_DATA_:
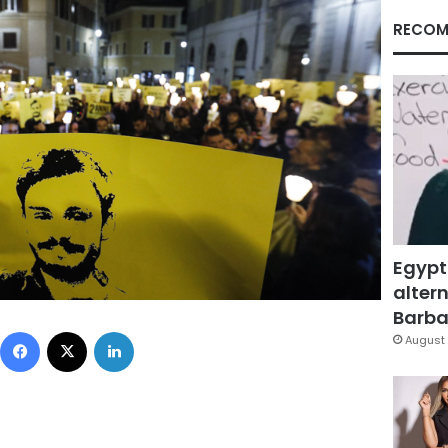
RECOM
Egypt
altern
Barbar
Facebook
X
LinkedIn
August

* * *

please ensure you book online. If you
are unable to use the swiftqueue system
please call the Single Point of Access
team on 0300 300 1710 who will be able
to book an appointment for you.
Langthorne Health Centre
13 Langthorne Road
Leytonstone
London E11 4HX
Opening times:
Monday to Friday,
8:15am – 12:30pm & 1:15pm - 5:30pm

...

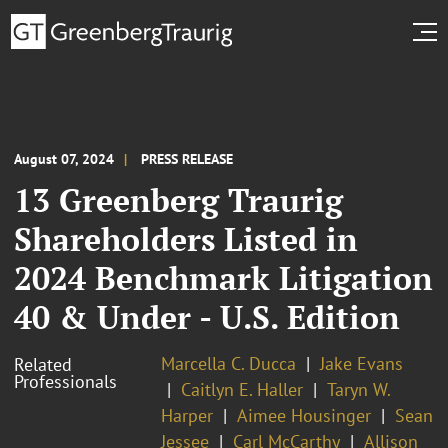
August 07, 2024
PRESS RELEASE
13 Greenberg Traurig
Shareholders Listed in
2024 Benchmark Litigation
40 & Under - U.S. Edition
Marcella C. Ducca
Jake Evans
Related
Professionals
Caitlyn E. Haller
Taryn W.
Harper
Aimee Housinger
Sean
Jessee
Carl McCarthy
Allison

_WORK REQUIRED_:
Within the listing above, the range opens at the line with "team on 0300 300 1710 who will be able" and closes at the line with "8:15am – 12:30pm & 1:15pm - 5:30pm". Reproduce exactly the lines of that range, including both ends.

_TASK ANSWER_:
team on 0300 300 1710 who will be able
to book an appointment for you.
Langthorne Health Centre
13 Langthorne Road
Leytonstone
London E11 4HX
Opening times:
Monday to Friday,
8:15am – 12:30pm & 1:15pm - 5:30pm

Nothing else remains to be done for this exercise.